Oil prices rise as dollar weakens

LONDON — Oil prices rose on Tuesday as the dollar weakened against the euro, boosting demand for crude as investors looked ahead to the start of the latest corporate earnings season, analysts said.

New York’s main contract, light sweet crude for delivery in February, gained 34 cents to $93.53 a barrel.

Brent North Sea crude for February climbed 56 cents to $111.96 per barrel.

Crude oil has risen “on improving risk appetite and weaker US dollar,” said Fawad Razaqzada, an analyst at GFT Markets trading group.

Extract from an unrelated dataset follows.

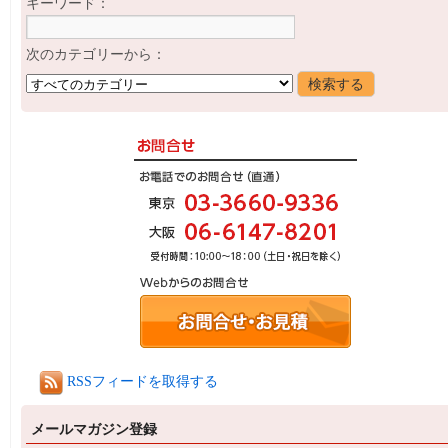
キーワード：
次のカテゴリーから：
RSSフィードを取得する
メールマガジン登録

The euro firmed against the dollar on Tuesday, making oil priced in the US unit cheaper for holders of rival currencies, boosting demand.

IG Markets analyst Jason Hughes said that traders were looking for guidance ahead of the corporate earnings season, especially for companies in the United States, the world’s biggest economy and largest oil-consuming nation.

Other analysts said there were also lingering concerns about the looming debates in the deeply divided US Congress over raising the country’s debt ceiling and spending cuts.

Oil prices surged last week when feuding Republican and Democrat lawmakers clinched a deal to avert a “fiscal cliff” of automatic spending cuts and across-the-board tax hikes.

But agreement on the cuts was simply deferred until the end of February, when lawmakers must also hammer out a deal to raise the country’s borrowing limit, raising the spectre of further political gridlock.

“Unless Congress extends the debt limit, the fiscal cliff that threatened in December will look like kid stuff,” DBS Group Research said in a market commentary.